(WHAT IS BEING ASKED)
Look for the word "will" in the data below, and copy every line that holds it.

-------

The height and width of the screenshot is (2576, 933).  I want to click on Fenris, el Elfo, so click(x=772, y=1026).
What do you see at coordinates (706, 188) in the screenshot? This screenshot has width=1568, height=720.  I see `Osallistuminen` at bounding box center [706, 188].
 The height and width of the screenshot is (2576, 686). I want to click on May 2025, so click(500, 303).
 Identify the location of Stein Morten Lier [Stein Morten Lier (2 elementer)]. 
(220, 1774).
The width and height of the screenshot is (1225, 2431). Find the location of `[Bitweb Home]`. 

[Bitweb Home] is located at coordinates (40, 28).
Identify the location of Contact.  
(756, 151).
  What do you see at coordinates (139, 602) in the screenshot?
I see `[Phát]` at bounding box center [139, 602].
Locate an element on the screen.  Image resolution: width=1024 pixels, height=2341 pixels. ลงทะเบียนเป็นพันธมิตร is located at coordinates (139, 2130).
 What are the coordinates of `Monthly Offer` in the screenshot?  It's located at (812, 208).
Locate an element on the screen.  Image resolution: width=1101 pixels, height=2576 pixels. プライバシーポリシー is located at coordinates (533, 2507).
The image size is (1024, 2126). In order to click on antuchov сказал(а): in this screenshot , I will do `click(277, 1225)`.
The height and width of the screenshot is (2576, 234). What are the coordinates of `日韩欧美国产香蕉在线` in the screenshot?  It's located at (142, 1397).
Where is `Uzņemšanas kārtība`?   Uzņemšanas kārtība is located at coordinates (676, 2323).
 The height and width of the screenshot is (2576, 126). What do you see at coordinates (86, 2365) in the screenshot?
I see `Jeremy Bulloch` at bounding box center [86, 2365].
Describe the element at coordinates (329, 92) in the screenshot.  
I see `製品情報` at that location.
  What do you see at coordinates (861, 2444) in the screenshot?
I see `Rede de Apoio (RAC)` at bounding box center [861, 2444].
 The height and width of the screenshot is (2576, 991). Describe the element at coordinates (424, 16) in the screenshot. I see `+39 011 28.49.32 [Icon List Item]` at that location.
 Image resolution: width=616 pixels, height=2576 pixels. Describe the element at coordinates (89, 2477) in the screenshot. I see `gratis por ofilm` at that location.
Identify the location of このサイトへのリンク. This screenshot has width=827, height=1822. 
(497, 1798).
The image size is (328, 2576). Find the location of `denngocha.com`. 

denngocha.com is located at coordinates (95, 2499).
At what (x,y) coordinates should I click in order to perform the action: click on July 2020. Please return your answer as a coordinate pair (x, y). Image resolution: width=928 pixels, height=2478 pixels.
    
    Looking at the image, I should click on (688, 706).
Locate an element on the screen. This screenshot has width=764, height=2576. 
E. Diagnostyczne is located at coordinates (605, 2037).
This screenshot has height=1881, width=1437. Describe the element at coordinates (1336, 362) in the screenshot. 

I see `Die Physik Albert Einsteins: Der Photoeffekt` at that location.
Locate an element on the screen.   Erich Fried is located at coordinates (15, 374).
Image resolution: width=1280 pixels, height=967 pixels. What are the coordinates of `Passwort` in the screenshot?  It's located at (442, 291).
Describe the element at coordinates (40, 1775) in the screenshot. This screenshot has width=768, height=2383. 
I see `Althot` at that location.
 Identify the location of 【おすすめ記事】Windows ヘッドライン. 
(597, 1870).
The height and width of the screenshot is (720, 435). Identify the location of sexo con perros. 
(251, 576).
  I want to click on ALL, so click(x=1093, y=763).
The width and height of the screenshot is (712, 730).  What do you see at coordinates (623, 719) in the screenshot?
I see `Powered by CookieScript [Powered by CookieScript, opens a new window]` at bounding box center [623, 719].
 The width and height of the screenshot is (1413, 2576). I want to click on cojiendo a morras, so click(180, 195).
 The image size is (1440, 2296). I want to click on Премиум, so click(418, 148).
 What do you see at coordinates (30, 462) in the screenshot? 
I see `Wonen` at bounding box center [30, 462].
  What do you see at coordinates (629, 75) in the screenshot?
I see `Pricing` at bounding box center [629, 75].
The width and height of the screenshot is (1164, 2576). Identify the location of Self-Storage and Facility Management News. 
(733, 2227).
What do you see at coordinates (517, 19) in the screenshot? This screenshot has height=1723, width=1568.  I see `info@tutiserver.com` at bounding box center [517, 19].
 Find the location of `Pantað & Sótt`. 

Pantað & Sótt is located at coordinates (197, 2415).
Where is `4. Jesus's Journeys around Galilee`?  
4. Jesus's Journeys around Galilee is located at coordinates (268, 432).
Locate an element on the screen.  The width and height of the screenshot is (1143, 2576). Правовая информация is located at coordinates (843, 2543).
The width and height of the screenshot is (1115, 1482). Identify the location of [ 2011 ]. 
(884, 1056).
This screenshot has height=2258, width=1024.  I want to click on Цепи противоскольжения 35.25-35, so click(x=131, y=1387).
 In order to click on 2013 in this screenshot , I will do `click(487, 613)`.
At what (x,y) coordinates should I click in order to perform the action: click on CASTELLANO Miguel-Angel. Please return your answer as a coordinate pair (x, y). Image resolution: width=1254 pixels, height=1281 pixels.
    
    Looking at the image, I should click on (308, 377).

-------

(EXERCISE RESPONSE)
The image size is (1024, 2126). In order to click on antuchov сказал(а): in this screenshot , I will do `click(277, 1225)`.
 In order to click on 2013 in this screenshot , I will do `click(487, 613)`.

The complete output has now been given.